So everything you say makes total sense, right? That's the majority of the market. But has there been a shift internally in the way you think about this market? What I mean by that is, I think initially, it was still a question of just really full label or not getting approved. Has there been an evolution of view that, hey, switch would be great? And if so, I guess, what's been behind that view?

We've always thought about different -- everything is a negotiation with the label, et cetera. So there's -- we've always thought about different orientations or permutations, I should say, of those different variables within the label. I think as you think about the market dynamics today in particular, with another product who are also trying to switch patients, right, it's still Sanofi. I think from our perspective, it puts more -- it just sharpens the focus on having a strong switch argument. Now I would also say that if we don't in the end, and we very much are trying to do, but if we don't, in the end, get naive patients in the indication statement, I think if you look to Galafold, we've been able to broaden that indication over time with new mutations coming on, but also going into younger patients, pediatric patients, we have a pediatric development plan. We will almost certainly be conducting a registry. So it's not that we can't come back and try to broaden that label later. But I do think the -- as the market has evolved, I think, again, just focusing on where is the most unmet need and where are we the most differentiated sort of sharpens the focus on that data set. I do think the situation in Europe perhaps is a little bit different with the status of and the appeal process that the competitor has gone through, which publicly was shown that the appeal was overturned or not granted. And so that, if nothing else, the time between launch in Europe and our launch in Europe has been significantly narrowed, which we think is a good thing. But it remains to be seen what happens in Europe with the next-generation product, but we're eager to go through that review process with EMA and on track for, we think, an approval by the end of this year.

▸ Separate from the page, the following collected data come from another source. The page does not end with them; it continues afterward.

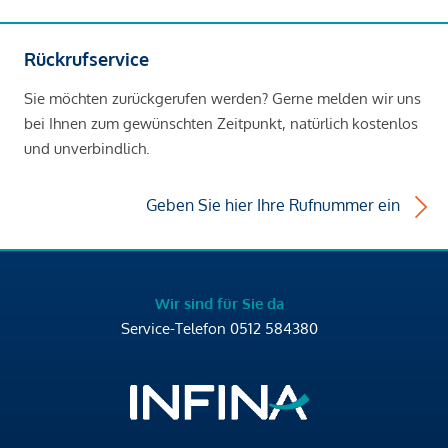
Rückrufservice
Sie möchten zurückgerufen werden? Gerne melden wir uns
bei Ihnen zum gewünschten Zeitpunkt, natürlich kostenlos
und unverbindlich.
Geben Sie hier Ihre Rufnummer ein
Wir sind für Sie da
Service-Telefon
0512 584380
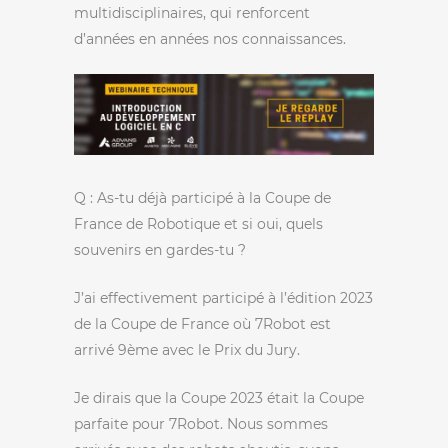
multidisciplinaires, qui renforcent
d’années en années nos connaissances.
Q : As-tu déjà participé à la Coupe de
France de Robotique et si oui, quels
souvenirs en gardes-tu ?
J’ai effectivement participé à l’édition 2023
de la Coupe de France où 7Robot est
arrivé 9ème avec le Prix du Jury.
Je dirais que la Coupe 2023 était la Coupe
parfaite pour 7Robot. Nous sommes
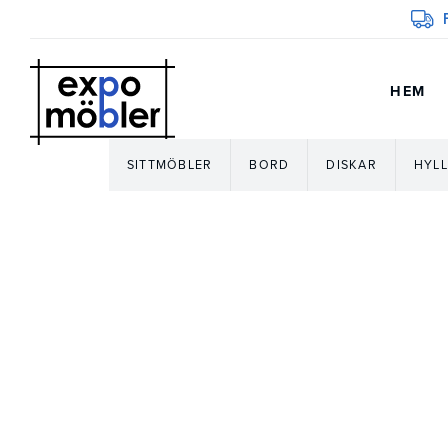
HEM
SITTMÖBLER
BORD
DISKAR
HYLL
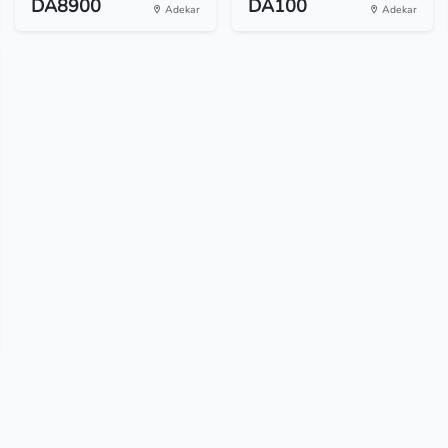
DA8900
DA100
Adekar
Adekar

Okay. Is there a chance that you hear label could look different from the U.S. label?

There's always a chance and -- but I think the emphasis would still be the same for us and kind of the minimum threshold or the most important thing we need is still that data set. But sure, you can always -- we're not as far along in the review process with EMA, and so you could end up slightly different there, for sure.

Okay. So if you were to hypothetically get a label that's restricted to switch patients, how does that, if at all, change your plans for what you need on your commercial footprint?

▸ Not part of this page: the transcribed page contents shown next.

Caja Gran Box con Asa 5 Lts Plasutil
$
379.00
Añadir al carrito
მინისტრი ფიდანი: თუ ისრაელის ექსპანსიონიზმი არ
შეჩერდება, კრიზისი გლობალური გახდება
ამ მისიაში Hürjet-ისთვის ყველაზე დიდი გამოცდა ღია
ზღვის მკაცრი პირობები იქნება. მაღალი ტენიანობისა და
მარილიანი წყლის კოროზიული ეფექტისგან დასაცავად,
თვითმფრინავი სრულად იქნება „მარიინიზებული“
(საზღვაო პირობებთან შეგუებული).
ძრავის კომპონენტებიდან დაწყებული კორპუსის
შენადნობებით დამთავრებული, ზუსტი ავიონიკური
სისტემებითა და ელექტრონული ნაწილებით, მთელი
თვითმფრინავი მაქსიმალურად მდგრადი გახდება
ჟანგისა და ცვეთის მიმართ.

So it does not really meaningfully change. So the good news is that with the commercial organization we've built with -- for our Galafold franchise, we are present in over 25 countries around the world on a direct basis and were approved in 40. And so we have a significant infrastructure that's highly leverageable. What we've said is we don't think we need to hire more than a dozen FTEs globally to support the launch, at least in the first few years, primarily in direct medical direct marketing and then in the United States, some patient services hub support but this is a highly leverageable commercial organization. And so I don't think the label itself makes a meaningful impact on that.

Okay. Now you were able to successfully pivot from pipeline to commercial when you did the Galafold launch. What are the things that you think you learned from Galafold that you'll be able to really quickly apply to the Pompe launch assuming that made you get approved?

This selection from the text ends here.